Extracted page text data
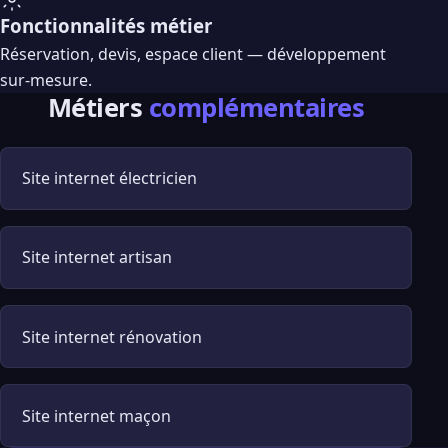
Fonctionnalités métier
Réservation, devis, espace client — développement
sur-mesure.
Métiers
complémentaires
Site internet électricien
Site internet artisan
Site internet rénovation
Site internet maçon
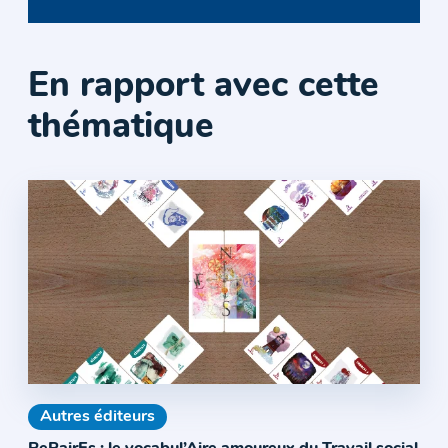
En rapport avec cette
thématique
Autres éditeurs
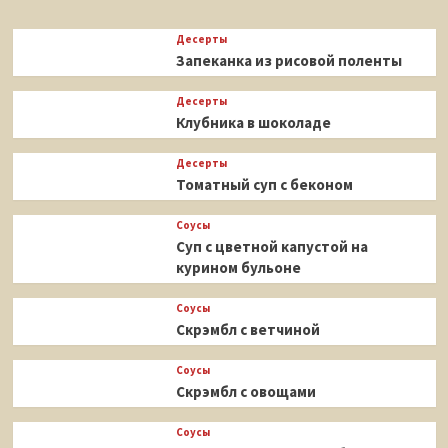
Десерты
Запеканка из рисовой поленты
Десерты
Клубника в шоколаде
Десерты
Томатный суп с беконом
Соусы
Суп с цветной капустой на
курином бульоне
Соусы
Скрэмбл с ветчиной
Соусы
Скрэмбл с овощами
Соусы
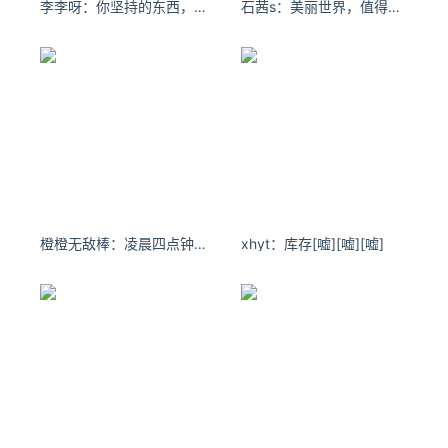
李李呀：你坚持的东西，总有一天会反过来拥抱你
石茜s：美丽世界，值得孤独。
橙橙无敌棒：凌晨四点钟，看到海棠花未眠。
xhyt：库存[嘘][嘘][嘘] ​​​​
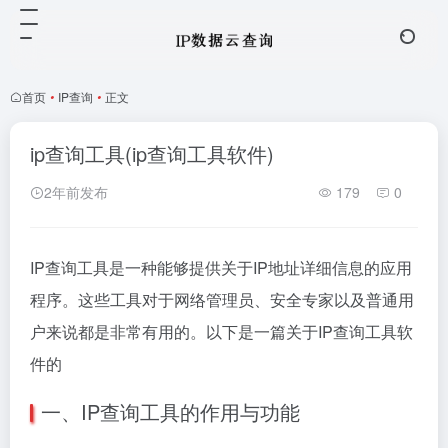
首页
•
IP查询
•
正文
ip查询工具(ip查询工具软件)
2年前发布
179
0
IP查询工具是一种能够提供关于IP地址详细信息的应用
程序。这些工具对于网络管理员、安全专家以及普通用
户来说都是非常有用的。以下是一篇关于IP查询工具软
件的
一、IP查询工具的作用与功能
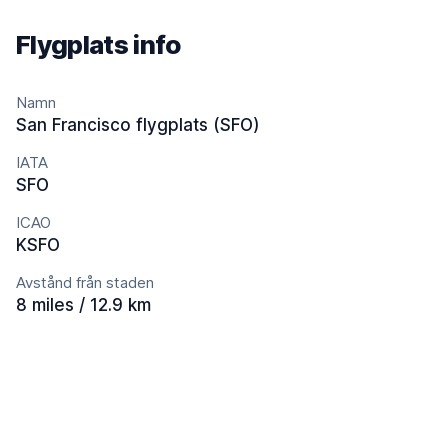
Flygplats info
Namn
San Francisco flygplats (SFO)
IATA
SFO
ICAO
KSFO
Avstånd från staden
8 miles / 12.9 km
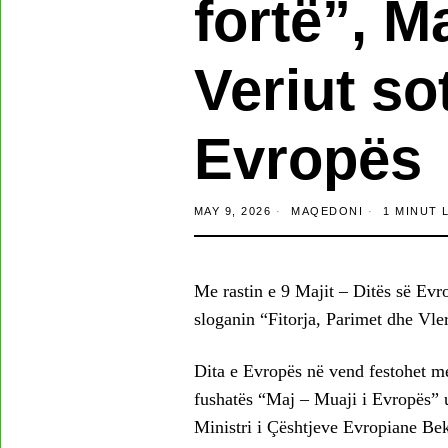
fortë”, M
Veriut so
Evropës
MAY 9, 2026
MAQEDONI
1 MINUT 
Me rastin e 9 Majit – Ditës së Ev
sloganin “Fitorja, Parimet dhe Vler
Dita e Evropës në vend festohet me 
fushatës “Maj – Muaji i Evropës” 
Ministri i Çështjeve Evropiane Be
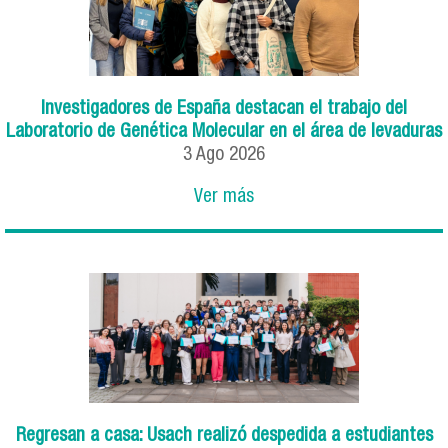
Investigadores de España destacan el trabajo del
Laboratorio de Genética Molecular en el área de levaduras
3
Ago
2026
Ver más
Regresan a casa: Usach realizó despedida a estudiantes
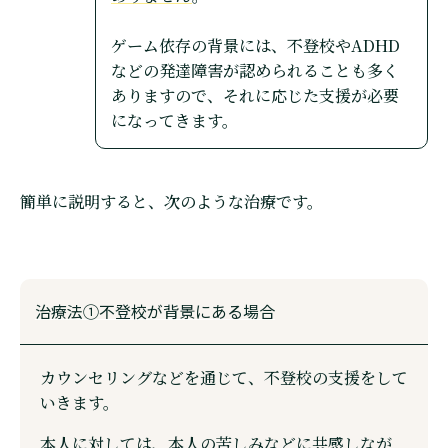
ゲーム依存の背景には、不登校やADHD
などの発達障害が認められることも多く
ありますので、それに応じた支援が必要
になってきます。
簡単に説明すると、次のような治療です。
治療法①不登校が背景にある場合
カウンセリングなどを通じて、不登校の支援をして
いきます。
本人に対しては、本人の苦しみなどに共感しなが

DIRECTIONS FOR THIS TASK = Leave out every picture and transcribe the remaining entries exactly.

OUTPUT OF THE TASK =
Fonctionnalités métier
Réservation, devis, espace client — développement
sur-mesure.
Métiers
complémentaires
Site internet électricien
Site internet artisan
Site internet rénovation
Site internet maçon
En rapport avec cette
thématique
Autres éditeurs
Десерты
Запеканка из рисовой поленты
Десерты
Клубника в шоколаде
Десерты
Томатный суп с беконом
Соусы
Суп с цветной капустой на
курином бульоне
Соусы
Скрэмбл с ветчиной
Соусы
Скрэмбл с овощами
Соусы
李李呀：你坚持的东西，总有一天会反过来拥抱你
石茜s：美丽世界，值得孤独。
橙橙无敌棒：凌晨四点钟，看到海棠花未眠。
xhyt：库存[嘘][嘘][嘘] ​​​​
首页
•
IP查询
•
正文
ip查询工具(ip查询工具软件)
2年前发布
179
0
IP查询工具是一种能够提供关于IP地址详细信息的应用
程序。这些工具对于网络管理员、安全专家以及普通用
户来说都是非常有用的。以下是一篇关于IP查询工具软
件的
一、IP查询工具的作用与功能
Flygplats info
Namn
San Francisco flygplats (SFO)
IATA
SFO
ICAO
KSFO
Avstånd från staden
8 miles / 12.9 km
fortë”, M
Veriut so
Evropës
MAY 9, 2026
MAQEDONI
1 MINUT 
Me rastin e 9 Majit – Ditës së Ev
sloganin “Fitorja, Parimet dhe Vler
Dita e Evropës në vend festohet me 
fushatës “Maj – Muaji i Evropës” 
Ministri i Çështjeve Evropiane Be
Investigadores de España destacan el trabajo del
Laboratorio de Genética Molecular en el área de levaduras
3
Ago
2026
Ver más
Regresan a casa: Usach realizó despedida a estudiantes
ゲーム依存の背景には、不登校やADHD
などの発達障害が認められることも多く
ありますので、それに応じた支援が必要
になってきます。
簡単に説明すると、次のような治療です。
治療法①不登校が背景にある場合
カウンセリングなどを通じて、不登校の支援をして
いきます。
本人に対しては、本人の苦しみなどに共感しなが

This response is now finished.